Questo è tanto più vero nel caso delle Istituzioni centrali del nostro ordinamento, in
un’epoca in cui risulta evidente una certa disaffezione da parte della cittadinanza
verso la politica e i processi democratici.

La Scuola secondaria di primo grado “Gen. E. Baldassarre”, guidata dal Dirigente
scolastico Dott. Marco Galiano, porta avanti da anni questa convinzione, in linea con
le finalità formative e culturali del Ptof dell’Istituto, fornendo ai suoi studenti
numerose occasioni per toccare con mano quelli che sono i luoghi cardine della nostra Storia e della nostra democrazia, osservandone il funzionamento e interagendo
con le persone che ci lavorano.

Nei primi giorni di dicembre, infatti, gli alunni delle classi 3^B e 3^ I,
accompagnati dai propri docenti, hanno avuto l’opportunità e l’onore di visitare Palazzo Montecitorio, sede della Camera dei Deputati, nel corso del loro viaggio di
istruzione a Roma.

I ragazzi hanno atteso con grandissima emozione il giorno della visita, preparandosi
accuratamente e in modo approfondito, consci dell’importanza e dell’unicità
dell’esperienza che avrebbero vissuto. Per un giorno così speciale hanno
abbandonato felpe, jeans e sneackers, privilegiando con grande orgoglio un
abbigliamento formale, rispettoso dei luoghi istituzionali.
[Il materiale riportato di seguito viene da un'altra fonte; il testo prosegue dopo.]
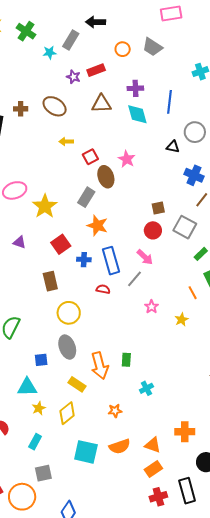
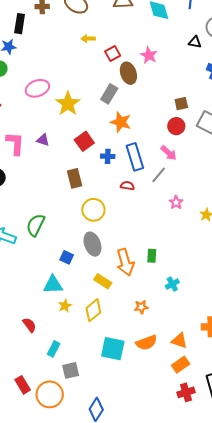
blue square: (41, 360) -> (67, 257), turned 32
cyan rectangle: (35, 442) -> (54, 349), moved

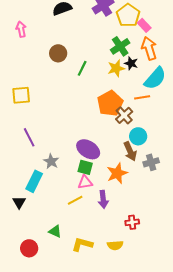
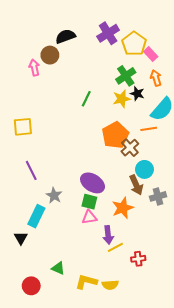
pink arrow: (21, 29) -> (34, 68), moved
orange arrow: (149, 48) -> (156, 78), size x0.7
brown circle: (58, 53) -> (50, 55), moved
yellow line: (75, 200) -> (115, 247), moved
yellow semicircle: (115, 245) -> (110, 285), moved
Hanno quindi visitato l’Aula, capolavoro Liberty dell’architetto palermitano Ernesto
Basile, con il naso all’insù, rivolto alla splendida copertura a velario; sono rimasti
incantati e affascinati dagli scranni in cui siedono i rappresentanti votati dai cittadini,
scoprendo che per antica tradizione, che risale all’epoca della Rivoluzione francese, i
Gruppi parlamentari occupano il settore a sinistra, al centro o a destra della
Presidenza, in modo da rappresentare la molteplicità degli orientamenti politici
presenti nel Paese; hanno percorso il lungo Transatlantico, hanno attraversato le
diverse aree di rappresentanza, come la Sala delle Donne, ascoltando curiosi, attenti
e partecipi il personale che ha illustrato loro gli aspetti storico-artistici e i meccanismi
del funzionamento istituzionale, il tutto con gli occhi pieni di autentica meraviglia e di
profondo rispetto; tutto questo non può non averli avvicinati a un’idea concreta e
viva dell’essere Cittadini.

E’ stata un’esperienza preziosa e unica che certamente resterà impressa nei loro
cuori e che ha reso i luoghi istituzionali meno distanti, andando a stimolare nei
giovani Cittadini non solo il senso di appartenenza civica, ma anche una riflessione
profonda sull’importanza della partecipazione attiva e del ruolo che loro stessi
avranno nel futuro del nostro Paese.